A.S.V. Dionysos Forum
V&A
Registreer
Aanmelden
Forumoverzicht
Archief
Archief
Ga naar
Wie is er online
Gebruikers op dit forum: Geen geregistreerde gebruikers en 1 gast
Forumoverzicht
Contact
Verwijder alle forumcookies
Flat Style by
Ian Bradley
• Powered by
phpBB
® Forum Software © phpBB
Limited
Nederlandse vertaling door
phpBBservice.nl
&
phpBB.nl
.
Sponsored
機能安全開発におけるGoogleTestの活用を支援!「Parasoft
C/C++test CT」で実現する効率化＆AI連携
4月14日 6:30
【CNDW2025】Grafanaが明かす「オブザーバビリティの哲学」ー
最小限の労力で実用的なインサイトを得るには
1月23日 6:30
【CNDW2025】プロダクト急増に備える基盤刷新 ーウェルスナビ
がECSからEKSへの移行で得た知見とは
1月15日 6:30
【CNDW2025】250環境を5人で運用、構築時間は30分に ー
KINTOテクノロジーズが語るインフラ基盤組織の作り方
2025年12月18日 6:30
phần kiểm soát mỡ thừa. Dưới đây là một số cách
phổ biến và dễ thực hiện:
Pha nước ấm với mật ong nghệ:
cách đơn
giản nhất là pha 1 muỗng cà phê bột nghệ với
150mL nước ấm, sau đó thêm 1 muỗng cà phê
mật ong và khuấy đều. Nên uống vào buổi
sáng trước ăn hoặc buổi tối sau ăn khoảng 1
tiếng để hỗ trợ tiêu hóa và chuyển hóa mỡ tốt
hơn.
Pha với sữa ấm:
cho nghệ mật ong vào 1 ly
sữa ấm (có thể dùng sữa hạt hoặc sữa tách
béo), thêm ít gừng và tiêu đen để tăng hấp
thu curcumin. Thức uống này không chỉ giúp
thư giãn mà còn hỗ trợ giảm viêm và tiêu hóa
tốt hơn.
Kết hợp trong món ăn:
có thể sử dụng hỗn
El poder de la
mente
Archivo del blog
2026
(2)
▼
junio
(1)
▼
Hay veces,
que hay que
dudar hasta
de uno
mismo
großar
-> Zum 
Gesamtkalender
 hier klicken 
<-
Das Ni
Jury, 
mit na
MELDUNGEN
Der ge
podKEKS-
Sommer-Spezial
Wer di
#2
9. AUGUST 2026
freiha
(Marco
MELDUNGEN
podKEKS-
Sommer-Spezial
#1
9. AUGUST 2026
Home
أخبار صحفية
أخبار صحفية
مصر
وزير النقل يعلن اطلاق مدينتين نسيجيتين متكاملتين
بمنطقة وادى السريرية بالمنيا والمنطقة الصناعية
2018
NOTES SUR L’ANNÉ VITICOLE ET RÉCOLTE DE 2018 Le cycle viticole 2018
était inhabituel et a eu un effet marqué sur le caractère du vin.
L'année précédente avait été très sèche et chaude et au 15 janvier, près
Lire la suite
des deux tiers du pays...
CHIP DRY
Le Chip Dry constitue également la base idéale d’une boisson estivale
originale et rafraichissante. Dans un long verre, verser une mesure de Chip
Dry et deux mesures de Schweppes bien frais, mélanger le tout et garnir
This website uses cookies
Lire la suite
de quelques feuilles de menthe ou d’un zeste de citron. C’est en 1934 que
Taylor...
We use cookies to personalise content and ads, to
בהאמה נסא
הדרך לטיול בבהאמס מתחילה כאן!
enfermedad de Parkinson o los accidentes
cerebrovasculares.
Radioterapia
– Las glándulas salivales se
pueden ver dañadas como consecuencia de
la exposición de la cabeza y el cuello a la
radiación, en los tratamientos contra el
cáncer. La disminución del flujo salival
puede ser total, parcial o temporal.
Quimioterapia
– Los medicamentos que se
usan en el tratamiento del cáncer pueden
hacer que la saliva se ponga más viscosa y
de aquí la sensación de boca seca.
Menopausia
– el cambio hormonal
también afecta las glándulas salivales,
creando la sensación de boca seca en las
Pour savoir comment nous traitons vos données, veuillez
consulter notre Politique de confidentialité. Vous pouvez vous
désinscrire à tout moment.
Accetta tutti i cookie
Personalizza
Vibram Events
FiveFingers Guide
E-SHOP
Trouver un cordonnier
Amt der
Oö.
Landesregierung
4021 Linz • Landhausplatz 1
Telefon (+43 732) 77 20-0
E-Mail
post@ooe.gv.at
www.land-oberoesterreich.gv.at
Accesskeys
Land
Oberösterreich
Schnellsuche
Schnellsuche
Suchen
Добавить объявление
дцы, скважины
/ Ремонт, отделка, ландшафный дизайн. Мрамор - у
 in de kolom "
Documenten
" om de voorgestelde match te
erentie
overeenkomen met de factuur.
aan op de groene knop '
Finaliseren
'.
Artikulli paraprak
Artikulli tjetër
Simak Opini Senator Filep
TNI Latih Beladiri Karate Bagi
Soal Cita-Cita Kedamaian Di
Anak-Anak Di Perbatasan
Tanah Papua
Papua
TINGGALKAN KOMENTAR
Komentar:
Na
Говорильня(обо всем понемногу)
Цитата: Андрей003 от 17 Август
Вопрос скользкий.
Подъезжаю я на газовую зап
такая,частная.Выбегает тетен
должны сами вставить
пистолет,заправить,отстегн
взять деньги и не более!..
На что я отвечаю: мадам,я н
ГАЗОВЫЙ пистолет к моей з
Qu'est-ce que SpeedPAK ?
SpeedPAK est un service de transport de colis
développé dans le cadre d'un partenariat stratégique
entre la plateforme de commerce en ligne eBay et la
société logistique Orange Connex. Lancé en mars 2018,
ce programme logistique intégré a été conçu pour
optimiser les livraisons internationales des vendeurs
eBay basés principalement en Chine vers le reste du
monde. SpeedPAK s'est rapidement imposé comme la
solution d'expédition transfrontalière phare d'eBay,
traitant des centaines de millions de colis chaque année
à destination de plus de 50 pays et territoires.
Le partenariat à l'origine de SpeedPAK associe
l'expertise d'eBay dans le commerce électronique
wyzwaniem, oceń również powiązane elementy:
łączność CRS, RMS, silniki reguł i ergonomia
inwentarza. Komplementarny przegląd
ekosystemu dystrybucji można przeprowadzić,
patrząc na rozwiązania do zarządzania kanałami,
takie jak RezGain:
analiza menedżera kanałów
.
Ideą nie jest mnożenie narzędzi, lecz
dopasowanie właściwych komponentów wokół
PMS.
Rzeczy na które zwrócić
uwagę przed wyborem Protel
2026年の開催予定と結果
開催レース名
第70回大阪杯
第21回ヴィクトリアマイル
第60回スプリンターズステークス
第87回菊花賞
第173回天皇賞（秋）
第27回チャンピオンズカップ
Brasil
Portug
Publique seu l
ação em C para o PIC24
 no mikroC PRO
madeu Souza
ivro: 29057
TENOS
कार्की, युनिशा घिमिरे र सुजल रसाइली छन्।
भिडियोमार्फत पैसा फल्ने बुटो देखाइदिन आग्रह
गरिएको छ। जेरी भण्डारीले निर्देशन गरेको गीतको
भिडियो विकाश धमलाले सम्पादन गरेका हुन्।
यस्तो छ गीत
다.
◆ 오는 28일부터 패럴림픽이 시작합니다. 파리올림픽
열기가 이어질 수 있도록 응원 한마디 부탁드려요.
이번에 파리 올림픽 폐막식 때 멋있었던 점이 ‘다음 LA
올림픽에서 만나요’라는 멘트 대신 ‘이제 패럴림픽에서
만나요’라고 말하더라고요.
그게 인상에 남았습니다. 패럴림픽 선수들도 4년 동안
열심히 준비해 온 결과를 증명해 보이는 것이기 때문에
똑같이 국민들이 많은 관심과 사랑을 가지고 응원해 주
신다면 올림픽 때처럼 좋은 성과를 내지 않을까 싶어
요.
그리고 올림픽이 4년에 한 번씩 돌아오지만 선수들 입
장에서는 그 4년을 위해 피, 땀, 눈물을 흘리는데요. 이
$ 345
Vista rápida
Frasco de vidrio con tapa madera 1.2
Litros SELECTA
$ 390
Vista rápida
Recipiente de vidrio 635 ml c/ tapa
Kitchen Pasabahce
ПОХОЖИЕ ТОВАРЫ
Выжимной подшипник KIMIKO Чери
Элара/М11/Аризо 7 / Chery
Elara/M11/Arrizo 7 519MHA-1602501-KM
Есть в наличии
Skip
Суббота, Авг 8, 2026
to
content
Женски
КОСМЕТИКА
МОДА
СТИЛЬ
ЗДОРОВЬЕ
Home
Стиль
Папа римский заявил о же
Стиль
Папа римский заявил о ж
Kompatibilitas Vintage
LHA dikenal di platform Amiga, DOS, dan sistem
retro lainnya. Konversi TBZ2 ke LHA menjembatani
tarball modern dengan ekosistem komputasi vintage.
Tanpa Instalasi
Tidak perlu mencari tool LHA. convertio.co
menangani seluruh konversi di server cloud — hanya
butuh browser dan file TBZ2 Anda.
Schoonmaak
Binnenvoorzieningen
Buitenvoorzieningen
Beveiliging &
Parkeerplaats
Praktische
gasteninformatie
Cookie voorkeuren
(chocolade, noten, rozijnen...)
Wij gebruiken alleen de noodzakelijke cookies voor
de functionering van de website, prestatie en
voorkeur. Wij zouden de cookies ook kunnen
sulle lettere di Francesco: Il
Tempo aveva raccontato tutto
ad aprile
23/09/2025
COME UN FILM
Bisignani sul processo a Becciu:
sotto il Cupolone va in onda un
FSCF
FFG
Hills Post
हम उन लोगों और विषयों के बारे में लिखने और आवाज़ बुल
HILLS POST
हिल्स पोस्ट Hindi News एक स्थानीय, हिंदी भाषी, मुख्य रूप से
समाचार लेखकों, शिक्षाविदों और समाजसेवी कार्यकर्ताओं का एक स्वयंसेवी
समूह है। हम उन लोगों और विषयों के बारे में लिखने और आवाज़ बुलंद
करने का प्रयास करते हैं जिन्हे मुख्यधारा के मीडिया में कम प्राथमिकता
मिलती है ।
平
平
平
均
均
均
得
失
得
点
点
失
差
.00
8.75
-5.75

━━━━━━

* _Directions_: Using the listing above, return word for word each line from the one that has "Ideą nie jest mnożenie narzędzi, lecz" through the one that has "menangani seluruh konversi", and no line outside that range.

* _Output for this task_:
Ideą nie jest mnożenie narzędzi, lecz
dopasowanie właściwych komponentów wokół
PMS.
Rzeczy na które zwrócić
uwagę przed wyborem Protel
2026年の開催予定と結果
開催レース名
第70回大阪杯
第21回ヴィクトリアマイル
第60回スプリンターズステークス
第87回菊花賞
第173回天皇賞（秋）
第27回チャンピオンズカップ
Brasil
Portug
Publique seu l
ação em C para o PIC24
 no mikroC PRO
madeu Souza
ivro: 29057
TENOS
कार्की, युनिशा घिमिरे र सुजल रसाइली छन्।
भिडियोमार्फत पैसा फल्ने बुटो देखाइदिन आग्रह
गरिएको छ। जेरी भण्डारीले निर्देशन गरेको गीतको
भिडियो विकाश धमलाले सम्पादन गरेका हुन्।
यस्तो छ गीत
다.
◆ 오는 28일부터 패럴림픽이 시작합니다. 파리올림픽
열기가 이어질 수 있도록 응원 한마디 부탁드려요.
이번에 파리 올림픽 폐막식 때 멋있었던 점이 ‘다음 LA
올림픽에서 만나요’라는 멘트 대신 ‘이제 패럴림픽에서
만나요’라고 말하더라고요.
그게 인상에 남았습니다. 패럴림픽 선수들도 4년 동안
열심히 준비해 온 결과를 증명해 보이는 것이기 때문에
똑같이 국민들이 많은 관심과 사랑을 가지고 응원해 주
신다면 올림픽 때처럼 좋은 성과를 내지 않을까 싶어
요.
그리고 올림픽이 4년에 한 번씩 돌아오지만 선수들 입
장에서는 그 4년을 위해 피, 땀, 눈물을 흘리는데요. 이
$ 345
Vista rápida
Frasco de vidrio con tapa madera 1.2
Litros SELECTA
$ 390
Vista rápida
Recipiente de vidrio 635 ml c/ tapa
Kitchen Pasabahce
ПОХОЖИЕ ТОВАРЫ
Выжимной подшипник KIMIKO Чери
Элара/М11/Аризо 7 / Chery
Elara/M11/Arrizo 7 519MHA-1602501-KM
Есть в наличии
Skip
Суббота, Авг 8, 2026
to
content
Женски
КОСМЕТИКА
МОДА
СТИЛЬ
ЗДОРОВЬЕ
Home
Стиль
Папа римский заявил о же
Стиль
Папа римский заявил о ж
Kompatibilitas Vintage
LHA dikenal di platform Amiga, DOS, dan sistem
retro lainnya. Konversi TBZ2 ke LHA menjembatani
tarball modern dengan ekosistem komputasi vintage.
Tanpa Instalasi
Tidak perlu mencari tool LHA. convertio.co
menangani seluruh konversi di server cloud — hanya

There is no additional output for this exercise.